Nasze dziecko póki co, żeby nie zapeszyć jest zdrowe, ale wodę morską mu aplikuję co jakiś czas, bo u nas jest suche powietrze i jak tylko ciężko oddycha to mu psikam, ale to nie idzie juz tak gładko...powiem więcej to jest koszmar - Matik jak widzi niebieska buteleczkę, od razu wie co jest grane i broni się strasznie...

Wszystkim chorowitkom ( mamusiom i dzieciaczkom) życzę duuuuuuuużo zdrówka, majóweczkom, które rozpoczynają dziś dietkę szybciutkiego bezstresowego zrzucenia kilogramów... i wszystkim dobrego dnia...
155.gif


 
hej dziewczyny
a ja zaraz lece zalatwiac staz i malego zapisac do okulisty i do lekarza ja sebie tez do lekarza jak wroce to chyba padne..

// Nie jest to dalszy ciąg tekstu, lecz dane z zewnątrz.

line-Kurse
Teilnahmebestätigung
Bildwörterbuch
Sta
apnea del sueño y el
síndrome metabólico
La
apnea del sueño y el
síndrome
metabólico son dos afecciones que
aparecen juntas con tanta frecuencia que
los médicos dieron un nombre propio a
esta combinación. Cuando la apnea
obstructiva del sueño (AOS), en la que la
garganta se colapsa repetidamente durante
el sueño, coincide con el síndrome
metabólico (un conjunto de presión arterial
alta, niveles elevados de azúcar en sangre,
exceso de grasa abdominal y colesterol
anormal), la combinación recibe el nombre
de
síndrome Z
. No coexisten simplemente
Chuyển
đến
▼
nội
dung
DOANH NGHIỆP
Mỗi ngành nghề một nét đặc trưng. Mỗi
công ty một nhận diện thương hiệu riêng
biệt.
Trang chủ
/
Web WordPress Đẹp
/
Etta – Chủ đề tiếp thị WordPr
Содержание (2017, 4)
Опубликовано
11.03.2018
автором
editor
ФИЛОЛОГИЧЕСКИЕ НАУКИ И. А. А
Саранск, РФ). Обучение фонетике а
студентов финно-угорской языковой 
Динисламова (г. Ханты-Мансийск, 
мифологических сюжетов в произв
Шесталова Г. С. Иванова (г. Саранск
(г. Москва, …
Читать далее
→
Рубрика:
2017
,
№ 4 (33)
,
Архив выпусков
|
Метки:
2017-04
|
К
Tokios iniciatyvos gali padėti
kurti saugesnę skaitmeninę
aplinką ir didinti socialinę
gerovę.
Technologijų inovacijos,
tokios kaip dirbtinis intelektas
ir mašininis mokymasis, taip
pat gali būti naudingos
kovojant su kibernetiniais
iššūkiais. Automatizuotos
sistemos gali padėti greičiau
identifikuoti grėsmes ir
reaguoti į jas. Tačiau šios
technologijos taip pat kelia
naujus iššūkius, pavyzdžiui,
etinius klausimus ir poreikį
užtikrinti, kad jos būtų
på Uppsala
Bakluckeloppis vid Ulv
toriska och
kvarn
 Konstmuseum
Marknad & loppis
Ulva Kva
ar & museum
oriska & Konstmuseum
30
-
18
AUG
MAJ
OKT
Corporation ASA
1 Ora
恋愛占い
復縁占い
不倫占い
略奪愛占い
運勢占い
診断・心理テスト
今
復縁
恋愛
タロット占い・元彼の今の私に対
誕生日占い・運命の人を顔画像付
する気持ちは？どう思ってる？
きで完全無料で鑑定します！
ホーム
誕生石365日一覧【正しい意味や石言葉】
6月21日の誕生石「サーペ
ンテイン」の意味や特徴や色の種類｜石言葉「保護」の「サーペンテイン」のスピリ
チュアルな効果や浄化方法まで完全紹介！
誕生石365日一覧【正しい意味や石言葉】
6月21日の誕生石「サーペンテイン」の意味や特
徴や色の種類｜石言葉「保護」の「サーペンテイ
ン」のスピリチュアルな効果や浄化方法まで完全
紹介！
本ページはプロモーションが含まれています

narazie malemu przechodzi ale ze spaniem mam ten sam problem maly juz przyzwyczil sie do spania ze mna i dzis cala noc z nim wojowalam i odkladalam do lozeczka:-:)-:)-:)-(
 
reklama
Dzień dobry.

Ale nas zasypało. M dzwonił o 8, że wjechał do Wro, minęło 1,5 h i jeszcze nie dojechał, bo w korku stoi:baffled:

Ja już po śniadanku. Delektowałam sie kawą;-). Czekam na kuriera z fotelikiem i może zadzwoni instruktor, że dzisiaj jeżdże. Chociaż nie chce mi się wyłazić z domu:zawstydzona/y::sorry2:.